Exercises 8. 4. 2021: Caches, caches everywhere!

Ex. 1: Transposition

In the lecture we saw cache-aware matrix transposition using tiles and cache-oblivious transposition using recursive divide-and-conquer.
  1. Recall the cache-aware algorithm and its analysis. Do you understand how it works and why we do it this way ? Simulate the algorithm on a 8x8 matrix with \(B = 3\).
  2. The cache-aware algorithm required tall-cache assumption , more precisely, \(M \ge 2B^2\). What if can guarantee only \( M \ge B^2 \)? Can we modify the algorithm to keep \( \mathcal{O}(N^2/B) \) complexity?

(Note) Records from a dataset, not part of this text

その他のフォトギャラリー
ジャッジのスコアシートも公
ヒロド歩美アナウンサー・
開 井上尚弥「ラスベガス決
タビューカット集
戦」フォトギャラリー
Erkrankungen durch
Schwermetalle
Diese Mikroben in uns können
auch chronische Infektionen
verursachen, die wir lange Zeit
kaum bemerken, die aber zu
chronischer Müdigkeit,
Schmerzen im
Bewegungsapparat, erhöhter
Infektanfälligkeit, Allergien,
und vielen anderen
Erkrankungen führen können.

  3. Recall the cache-oblivious algorithm and its analysis. Do you understand how it works and why we do it this way ? Simulate the algorithm on a 8x8 matrix with \( B = 3 \).
  4. In the cache-oblivious algorithm, we assumed that \(N\) is a power of two. What happens if it is not? Show that in such case, all submatrices throughout the algorithm are almost square , i.e. number of rows and columns differ by at most one. Then observe that this does not break the algorithm in any way.

Ex. 2: Searches and trees

(You didn't think you can escape trees, did you? :-))

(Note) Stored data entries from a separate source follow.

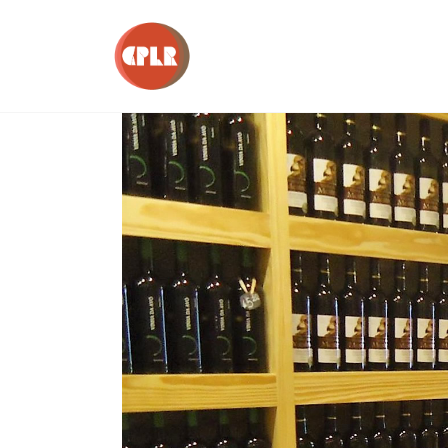
Taberna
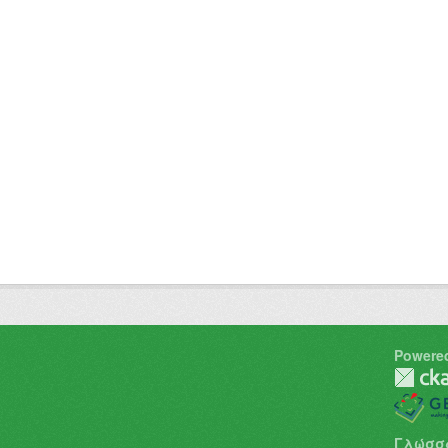
Powere
Γλώσσ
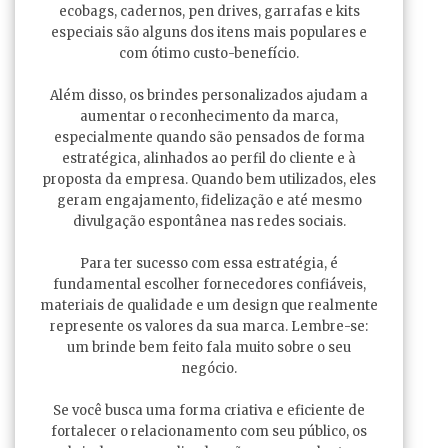
ecobags, cadernos, pen drives, garrafas e kits
especiais são alguns dos itens mais populares e
com ótimo custo-benefício.
Além disso, os brindes personalizados ajudam a
aumentar o reconhecimento da marca,
especialmente quando são pensados de forma
estratégica, alinhados ao perfil do cliente e à
proposta da empresa. Quando bem utilizados, eles
geram engajamento, fidelização e até mesmo
divulgação espontânea nas redes sociais.
Para ter sucesso com essa estratégia, é
fundamental escolher fornecedores confiáveis,
materiais de qualidade e um design que realmente
represente os valores da sua marca. Lembre-se:
um brinde bem feito fala muito sobre o seu
negócio.
Se você busca uma forma criativa e eficiente de
fortalecer o relacionamento com seu público, os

  1. Analyze cache-complexity of binary search in a sorted array. Do you think the complexity is optimal (i.e. can there be algorithm that can do better)? [The last part is really a question about what you think, I do not expect any proof or something :-)]
  2. Analyze cache performance of static balanced binary search tree.

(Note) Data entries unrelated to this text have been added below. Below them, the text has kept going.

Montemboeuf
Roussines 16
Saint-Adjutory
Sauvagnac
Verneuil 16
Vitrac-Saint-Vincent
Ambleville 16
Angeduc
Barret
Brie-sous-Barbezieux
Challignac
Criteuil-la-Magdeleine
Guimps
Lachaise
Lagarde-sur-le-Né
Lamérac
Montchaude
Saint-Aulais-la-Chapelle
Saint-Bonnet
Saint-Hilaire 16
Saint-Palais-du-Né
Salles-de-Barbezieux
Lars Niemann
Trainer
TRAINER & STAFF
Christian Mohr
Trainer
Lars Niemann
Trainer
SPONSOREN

  3. (spoiler!) Why did the binary trees failed? Can we fix the problem in the cache-aware setting?
  4. (another spoiler!) Analyze the cache performance of (a,b)-trees. Choose \(a\) and \(b\) to make the performance the best possible (asymptotically) in the cache-aware setting.
  5. Cherry to top the cake: Modify the previous construction to the cache-oblivious setting. Assume only a static tree. Hint: Basically you need to combine divide-and-conquer with dynamic choice of \(a, b \). Each level of needs to use a different size of vertices and verices need to be stored recursively.